### [Aim of the task]
When you repeat the records, keep every word exact and drop each picture.

### [Material for this task]
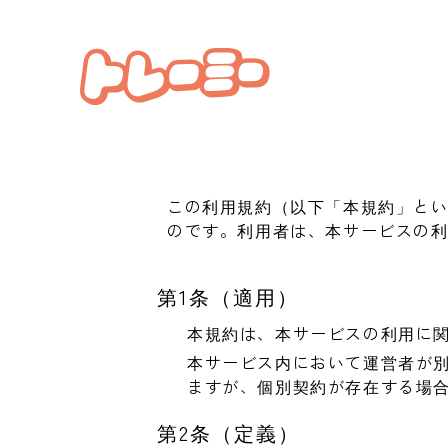
この利用規約（以下「本規約」と
のです。利用者は、本サービスの
第1条（適用）
本規約は、本サービスの利用に
本サービス内において運営者が
ますが、個別契約が存在する場
第2条（定義）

### [Result for this exercise]
この利用規約（以下「本規約」と
のです。利用者は、本サービスの
第1条（適用）
本規約は、本サービスの利用に
本サービス内において運営者が
ますが、個別契約が存在する場
第2条（定義）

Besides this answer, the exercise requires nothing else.